6. L’expérience marchande, si différente de l’expérience de la production, de la guerre ou du sacré, est représentée par la figure du voyageur, de l’aventurier. En grec ancien elle est l’expérience par excellence : empeiria, expérience et emporia, commerce ont pour racine commune peiro, traverser, voyager. Le risque associé à la quête de la nouveauté détermine les valeurs du marchand voyageur. Pour celui qui va de place en place les traditions sont relatives, méritent d’être bousculées.

7. Le capitalisme, qui se déploie sur les résultats accumulés de l’expérience marchande, est la première société de classe fondée sur une rupture métaphysique avec la tradition.

8. Comme l’étendue pour le marchand, l’avenir pour le capitalisme est un inépuisable terrain de conquête.

9. L’antitradition futuriste est la vérité de la temporalité capitaliste.

10. Comme l’a vu Walter Benjamin, le capitalisme libéral à son apogée, c’est-à-dire au moment de sa transformation impériale, a lui-même ruiné les conditions de possibilité de l’expérience. Autant dire qu’après deux guerres mondiales, la richesse de l’humanité, sa richesse d’expérience, a disparu.

11. ON nous enjoint sans cesse de déléguer notre expérience : nous déléguons notre habileté à des machines, notre mémoire aux ordinateurs, notre perception du paysage à nos caméras.

12. Dans ces conditions, tout recours à la tradition est un comme si, une manifestation d’impuissance nostalgique.

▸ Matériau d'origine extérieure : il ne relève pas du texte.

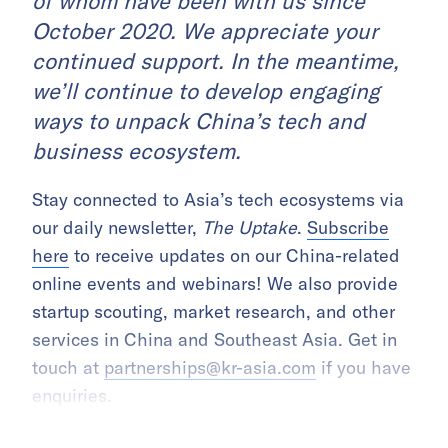
of whom have been with us since
October 2020. We appreciate your
continued support. In the meantime,
we’ll continue to develop engaging
ways to unpack China’s tech and
business ecosystem.
Stay connected to Asia’s tech ecosystems via
our daily newsletter,
The Uptake
.
Subscribe
here
to receive updates on our China-related
online events and webinars! We also provide
startup scouting, market research, and other
services in China and Southeast Asia. Get in
touch at
partnerships@kr-asia.com
if you have
enquiries.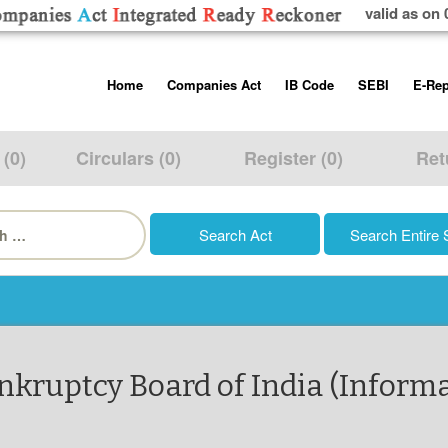
valid as on 
Skip
Home
Companies Act
IB Code
SEBI
E-Rep
to
content
About us
Companies Act, 2013
Insolvency and Bankruptc
Listing Obliga
Code, 2016
Disclosure Re
 (0)
Circulars (0)
Register (0)
Ret
Contact Us
Rules
Regulations
Additional Cir
h
Help/Usage Tips
Schedules
Rules
Prohibition of
Trading
Takeover Cod
nkruptcy Board of India (Informat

13. Dès lors tout ce qu’ON nous présente comme expérience est factice. Avoir des expériences, faire des expériences signifie clairement que ceux qui les ont ou les font ont un rapport transitif à l’expérience, ne sont plus habités par elle, et en souligne l’extériorité par rapport à son sujet, qui peut dès lors consommer de l’expérience comme tout autre marchandise.

14. Chaque fois qu’un homme se révolte, il se sent habité par une expérience substantielle.

15. Contrairement à un sentiment répandu, la révolte n’implique que secondairement une rupture avec la tradition ; elle rompt avec un ordre qui se fonde ou ne se fonde pas, tel le pouvoir présent, sur la tradition.

16. Dans un monde sans expérience, la révolte est celle qui ramène et subsume toutes les autres : l’expérience amoureuse, l’expérience du combat, l’expérience de nouvelles formes de vie.

17. Comme toute expérience substantielle, l’expérience de la révolte est à elle-même son propre langage ; elle est transmissible. Elle s’inscrit alors dans l’immémoriale tradition des opprimés.

18. La tradition des opprimés se nourrit de chaque geste de révolte contre la tradition des oppresseurs ; c’est dans la révolte qu’elle trouve son accomplissement. « Il existe un rendez-vous tacite entre les générations passées et la nôtre. Nous avons été attendus sur la terre. À nous comme à chaque génération précédente, fut accordée une faible force messianique sur laquelle le passé fait valoir une prétention. Cette prétention il est impossible de l’éluder. L’historien matérialiste en sait quelque chose. » (Benjamin, Sur le concept d’histoire.)